English recipient of the Victoria Cross

Lieutenant-Colonel William Thomas Marshall VC (5 December 1854 – 11 September 1920) was an English recipient of the Victoria Cross, the highest and most prestigious award for gallantry in the face of the enemy that can be awarded to British and Commonwealth forces.

==Details==
Marshall was 29 years old, and a quartermaster-sergeant in the 19th Hussars, British Army during the Mahdist War when the following deed took place for which he was awarded the VC.

On 29 February 1884 at Battle of El Teb, Sudan, the Commanding Officer of the 19th Hussars, Lt. Col. Percy Barrow, was severely wounded, his horse was killed and he was on the ground surrounded by the enemy. Quartermaster-Sergeant Marshall, rode to his assistance, seized his hand and dragged him through the enemy back to the regiment, saving him from certain death.

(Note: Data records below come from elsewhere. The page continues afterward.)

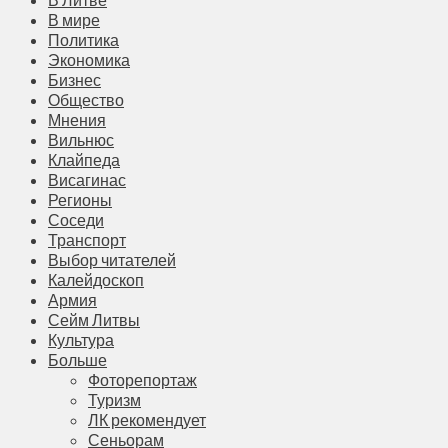
В мире
Политика
Экономика
Бизнес
Общество
Мнения
Вильнюс
Клайпеда
Висагинас
Регионы
Соседи
Транспорт
Выбор читателей
Калейдоскоп
Армия
Сейм Литвы
Культура
Больше
Фоторепортаж
Туризм
ЛК рекомендует
Сеньорам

He became quartermaster in the regiment on 20 January 1885, and was promoted to Honorary captain on 20 January 1895. In 1902 he was acting quartermaster of the 2nd Provisional Regiment of Dragoons. In 1905, as a major, he became Camp Quartermaster of Aldershot. He retired in 1907. He was Secretary of the Fife County Territorial Association, in Scotland. He served again in World War I, becoming promoted lieutenant-colonel in 1918. He died in 1920 in Kirkcaldy and was buried at the town's Bennochy Road Cemetery.

His Victoria Cross is displayed in The Light Dragoons (15th/19th King's Royal Hussars) Museum Collection at the Discovery Museum, Newcastle upon Tyne, England.